Pequenos municípios podem implementar PPPs através de consórcios, defende Cesar Filho na Amsop


Aos poucos as chamadas parcerias público privadas vêm ganhando espaço nas gestões públicas e virando uma alternativa para solucionar problemas comuns às cidades. Mesmo municípios de pequeno porte, com até 50 mil habitantes, podem implementar as PPPs, segundo o prefeito de Guarapuava, Cesar Silvestri Filho. Ele palestrou na assembleia da Amsop (Associação dos Municípios do Sudoeste do Paraná) da última semana e apresentou modelos de parcerias e as vantagens em implementá-las.
 
“Um município de cinco, dez, mil habitantes não teria escala para uma PPP, mas unido com outros nove em um consórcio, por exemplo, consegue viabilizar um projeto que atenda suas necessidades”, diz Cesar Filho, que também é vice-presidente de Concessões e PPPs da Frente Nacional de Prefeitos. “É possível viabilizar a modernização de serviços também em pequenos municípios e não somente grandes cidades”, completa.
 
A palestra de Silvestri Filho a prefeitos do Sudoeste também focou nas facilidades para implementação de PPPs.

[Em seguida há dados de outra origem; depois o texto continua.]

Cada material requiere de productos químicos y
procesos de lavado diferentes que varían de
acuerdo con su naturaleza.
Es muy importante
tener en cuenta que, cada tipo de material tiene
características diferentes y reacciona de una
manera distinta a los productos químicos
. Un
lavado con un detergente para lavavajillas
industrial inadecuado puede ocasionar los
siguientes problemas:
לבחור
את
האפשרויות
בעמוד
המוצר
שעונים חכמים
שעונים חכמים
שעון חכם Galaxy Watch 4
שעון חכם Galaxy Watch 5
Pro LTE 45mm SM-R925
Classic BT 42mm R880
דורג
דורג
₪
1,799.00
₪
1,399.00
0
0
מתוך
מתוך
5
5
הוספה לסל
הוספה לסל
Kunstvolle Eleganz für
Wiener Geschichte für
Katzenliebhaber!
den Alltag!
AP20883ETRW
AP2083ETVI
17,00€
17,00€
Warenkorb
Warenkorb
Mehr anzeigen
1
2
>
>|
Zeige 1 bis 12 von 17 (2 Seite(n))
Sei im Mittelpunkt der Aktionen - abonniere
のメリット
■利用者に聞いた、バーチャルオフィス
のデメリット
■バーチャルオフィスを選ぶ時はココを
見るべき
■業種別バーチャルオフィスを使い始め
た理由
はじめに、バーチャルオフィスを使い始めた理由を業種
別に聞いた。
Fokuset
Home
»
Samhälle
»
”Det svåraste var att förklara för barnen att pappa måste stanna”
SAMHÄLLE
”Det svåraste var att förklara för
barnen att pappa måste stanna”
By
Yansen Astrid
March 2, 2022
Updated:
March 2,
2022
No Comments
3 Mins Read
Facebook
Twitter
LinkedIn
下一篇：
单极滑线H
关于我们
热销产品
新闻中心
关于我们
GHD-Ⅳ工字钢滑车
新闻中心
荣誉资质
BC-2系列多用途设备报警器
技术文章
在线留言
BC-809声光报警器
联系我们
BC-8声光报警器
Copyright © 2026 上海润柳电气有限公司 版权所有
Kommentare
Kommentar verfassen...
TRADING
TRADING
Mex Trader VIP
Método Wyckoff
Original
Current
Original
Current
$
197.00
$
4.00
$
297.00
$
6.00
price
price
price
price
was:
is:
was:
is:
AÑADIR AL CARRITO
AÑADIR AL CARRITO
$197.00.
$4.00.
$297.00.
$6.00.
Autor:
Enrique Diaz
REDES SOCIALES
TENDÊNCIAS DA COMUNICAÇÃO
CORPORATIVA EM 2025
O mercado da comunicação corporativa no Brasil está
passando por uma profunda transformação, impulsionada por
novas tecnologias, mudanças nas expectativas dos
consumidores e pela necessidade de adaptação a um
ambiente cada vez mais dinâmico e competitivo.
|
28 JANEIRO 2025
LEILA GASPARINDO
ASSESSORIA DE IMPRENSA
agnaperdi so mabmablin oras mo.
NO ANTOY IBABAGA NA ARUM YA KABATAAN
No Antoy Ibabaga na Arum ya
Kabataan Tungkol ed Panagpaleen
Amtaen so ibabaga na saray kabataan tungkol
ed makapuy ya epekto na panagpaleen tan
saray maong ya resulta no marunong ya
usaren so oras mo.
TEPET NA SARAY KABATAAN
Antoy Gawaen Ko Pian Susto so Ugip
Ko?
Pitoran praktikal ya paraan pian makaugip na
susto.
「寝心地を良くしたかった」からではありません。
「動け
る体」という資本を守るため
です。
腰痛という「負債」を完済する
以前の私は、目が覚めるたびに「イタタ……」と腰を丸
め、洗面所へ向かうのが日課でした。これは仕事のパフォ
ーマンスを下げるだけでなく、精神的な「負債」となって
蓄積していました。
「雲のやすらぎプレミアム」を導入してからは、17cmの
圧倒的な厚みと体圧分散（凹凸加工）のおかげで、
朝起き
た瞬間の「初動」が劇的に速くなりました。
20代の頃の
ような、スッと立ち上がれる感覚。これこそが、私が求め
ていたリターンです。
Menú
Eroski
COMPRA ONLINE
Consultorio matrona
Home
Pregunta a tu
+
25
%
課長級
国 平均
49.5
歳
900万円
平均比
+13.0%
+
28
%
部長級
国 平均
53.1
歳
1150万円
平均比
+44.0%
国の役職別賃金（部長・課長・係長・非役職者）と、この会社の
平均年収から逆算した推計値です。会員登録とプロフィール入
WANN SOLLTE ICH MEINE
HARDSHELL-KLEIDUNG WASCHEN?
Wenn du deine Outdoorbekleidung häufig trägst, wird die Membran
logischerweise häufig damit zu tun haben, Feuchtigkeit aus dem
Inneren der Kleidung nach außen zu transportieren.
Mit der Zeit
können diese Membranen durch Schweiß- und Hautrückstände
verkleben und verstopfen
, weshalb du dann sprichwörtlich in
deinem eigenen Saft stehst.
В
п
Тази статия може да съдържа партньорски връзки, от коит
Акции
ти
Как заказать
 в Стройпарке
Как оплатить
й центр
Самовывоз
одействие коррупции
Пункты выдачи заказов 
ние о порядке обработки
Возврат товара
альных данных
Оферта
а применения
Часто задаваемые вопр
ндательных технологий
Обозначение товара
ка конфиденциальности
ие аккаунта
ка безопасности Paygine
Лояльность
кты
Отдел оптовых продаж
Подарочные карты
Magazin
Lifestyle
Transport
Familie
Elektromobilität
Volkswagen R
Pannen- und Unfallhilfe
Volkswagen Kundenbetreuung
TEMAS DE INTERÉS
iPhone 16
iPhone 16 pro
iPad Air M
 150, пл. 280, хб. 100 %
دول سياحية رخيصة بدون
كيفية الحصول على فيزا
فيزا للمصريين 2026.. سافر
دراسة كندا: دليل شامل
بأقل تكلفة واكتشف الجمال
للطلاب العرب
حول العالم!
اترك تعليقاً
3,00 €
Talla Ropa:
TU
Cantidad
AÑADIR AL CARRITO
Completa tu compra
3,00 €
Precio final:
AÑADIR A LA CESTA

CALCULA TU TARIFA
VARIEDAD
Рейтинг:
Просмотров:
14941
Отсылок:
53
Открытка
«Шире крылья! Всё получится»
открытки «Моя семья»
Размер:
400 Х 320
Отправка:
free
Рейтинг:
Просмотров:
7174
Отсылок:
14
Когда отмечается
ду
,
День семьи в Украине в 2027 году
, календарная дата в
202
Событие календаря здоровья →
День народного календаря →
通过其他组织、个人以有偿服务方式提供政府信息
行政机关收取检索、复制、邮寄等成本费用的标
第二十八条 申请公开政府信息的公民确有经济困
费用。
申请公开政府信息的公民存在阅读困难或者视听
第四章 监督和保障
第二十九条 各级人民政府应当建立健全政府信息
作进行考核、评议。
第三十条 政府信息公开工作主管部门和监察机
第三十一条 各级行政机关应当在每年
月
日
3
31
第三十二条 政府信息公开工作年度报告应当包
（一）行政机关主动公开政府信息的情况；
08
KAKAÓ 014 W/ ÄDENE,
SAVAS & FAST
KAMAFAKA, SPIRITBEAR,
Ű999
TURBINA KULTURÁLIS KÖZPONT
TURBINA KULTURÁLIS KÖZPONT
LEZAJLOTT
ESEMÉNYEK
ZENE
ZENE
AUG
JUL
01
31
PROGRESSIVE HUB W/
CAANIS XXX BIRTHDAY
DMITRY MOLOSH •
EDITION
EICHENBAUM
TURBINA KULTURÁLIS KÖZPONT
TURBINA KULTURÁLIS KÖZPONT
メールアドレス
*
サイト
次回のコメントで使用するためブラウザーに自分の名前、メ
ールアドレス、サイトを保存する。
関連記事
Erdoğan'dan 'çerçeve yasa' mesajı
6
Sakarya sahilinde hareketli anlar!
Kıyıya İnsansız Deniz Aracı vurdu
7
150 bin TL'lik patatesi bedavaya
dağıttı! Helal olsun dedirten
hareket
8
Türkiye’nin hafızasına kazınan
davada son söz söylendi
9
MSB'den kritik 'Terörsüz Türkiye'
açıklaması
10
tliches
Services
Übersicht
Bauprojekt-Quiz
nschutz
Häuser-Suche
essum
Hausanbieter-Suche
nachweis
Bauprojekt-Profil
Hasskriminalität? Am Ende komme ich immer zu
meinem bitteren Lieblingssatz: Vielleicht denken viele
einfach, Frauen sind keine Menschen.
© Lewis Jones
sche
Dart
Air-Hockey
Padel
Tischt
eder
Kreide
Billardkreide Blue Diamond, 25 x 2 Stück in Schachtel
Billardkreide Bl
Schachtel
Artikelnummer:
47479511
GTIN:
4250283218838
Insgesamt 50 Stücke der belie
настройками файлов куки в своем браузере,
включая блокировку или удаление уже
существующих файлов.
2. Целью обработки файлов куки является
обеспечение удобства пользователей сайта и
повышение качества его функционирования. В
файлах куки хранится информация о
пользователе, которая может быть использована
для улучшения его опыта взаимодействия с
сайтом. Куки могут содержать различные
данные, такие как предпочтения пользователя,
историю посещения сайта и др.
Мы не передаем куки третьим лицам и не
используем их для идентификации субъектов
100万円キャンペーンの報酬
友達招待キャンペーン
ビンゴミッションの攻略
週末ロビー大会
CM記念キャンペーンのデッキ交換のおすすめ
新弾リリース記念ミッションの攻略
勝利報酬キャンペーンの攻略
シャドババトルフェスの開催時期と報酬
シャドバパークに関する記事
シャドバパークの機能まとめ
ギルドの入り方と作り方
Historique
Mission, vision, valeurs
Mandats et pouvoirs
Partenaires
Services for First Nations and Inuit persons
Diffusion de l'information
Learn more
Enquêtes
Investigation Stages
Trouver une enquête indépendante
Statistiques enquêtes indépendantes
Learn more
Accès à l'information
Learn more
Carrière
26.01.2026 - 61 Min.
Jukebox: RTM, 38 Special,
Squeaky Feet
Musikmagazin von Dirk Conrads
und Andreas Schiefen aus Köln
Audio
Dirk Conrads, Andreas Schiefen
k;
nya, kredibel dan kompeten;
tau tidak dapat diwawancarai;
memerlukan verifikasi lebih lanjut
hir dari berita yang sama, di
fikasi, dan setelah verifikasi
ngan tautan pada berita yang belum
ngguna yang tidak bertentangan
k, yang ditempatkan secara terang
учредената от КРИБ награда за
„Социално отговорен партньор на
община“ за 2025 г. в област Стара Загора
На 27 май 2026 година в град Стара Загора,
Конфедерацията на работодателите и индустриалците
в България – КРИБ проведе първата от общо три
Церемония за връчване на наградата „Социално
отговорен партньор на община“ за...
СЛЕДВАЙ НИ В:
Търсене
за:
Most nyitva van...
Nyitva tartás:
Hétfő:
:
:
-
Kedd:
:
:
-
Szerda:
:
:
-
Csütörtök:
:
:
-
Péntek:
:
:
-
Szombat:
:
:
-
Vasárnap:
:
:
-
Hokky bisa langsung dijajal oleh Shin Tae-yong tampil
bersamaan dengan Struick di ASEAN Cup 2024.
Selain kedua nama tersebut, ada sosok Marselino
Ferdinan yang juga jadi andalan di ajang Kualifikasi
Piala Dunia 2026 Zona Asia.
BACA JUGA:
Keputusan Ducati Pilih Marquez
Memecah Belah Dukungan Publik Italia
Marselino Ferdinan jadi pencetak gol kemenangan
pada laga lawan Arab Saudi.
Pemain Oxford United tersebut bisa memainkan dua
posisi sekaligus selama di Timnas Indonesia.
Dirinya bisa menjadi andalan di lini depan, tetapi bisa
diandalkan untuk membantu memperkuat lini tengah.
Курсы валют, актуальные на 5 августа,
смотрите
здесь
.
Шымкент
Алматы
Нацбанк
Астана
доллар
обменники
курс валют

Novas regras do governo federal estão dando mais segurança a este tipo de processo, como a criação de um fundo garantidor para estruturação de projetos. “Atualmente a legislação está sendo melhorada e é possível que as prefeituras acessem crédito para implementar alguma etapa ou sua contrapartida”, explica Cesar.
 
Para o presidente da Amsop e prefeito de Coronel Vivida, Frank Schiavini, a palestra mostrou que é possível que os municípios incrementem investimentos em áreas prioritárias utilizando recursos privados. “A necessidade de grandes e pequenos municípios muitas vezes são as mesmas e em um momento como hoje, que exige cada vez mais planejamento e gestão, as PPPs podem se tornar uma importante ferramenta para melhorar serviços sem onerar o poder público”, diz.